-- Dataset --
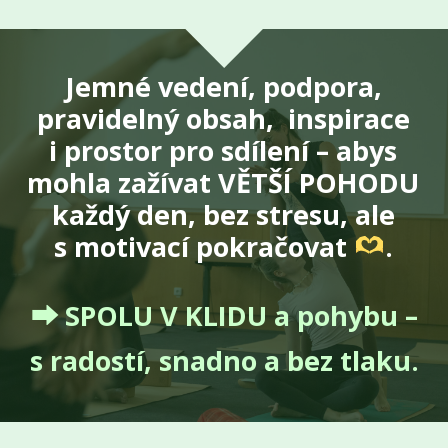
Jemné vedení
, podpora,
pravidelný obsah, inspirace
i prostor pro sdílení – abys
mohla zažívat VĚTŠÍ POHODU
každý den, bez stresu, ale
s motivací pokračovat
.
⮕ SPOLU V KLIDU a pohybu –
s radostí, snadno a bez tlaku.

-- Brief --
Print the records above exactly, minus pictures.

-- Exercise result --
Jemné vedení
, podpora,
pravidelný obsah, inspirace
i prostor pro sdílení – abys
mohla zažívat VĚTŠÍ POHODU
každý den, bez stresu, ale
s motivací pokračovat
.
⮕ SPOLU V KLIDU a pohybu –
s radostí, snadno a bez tlaku.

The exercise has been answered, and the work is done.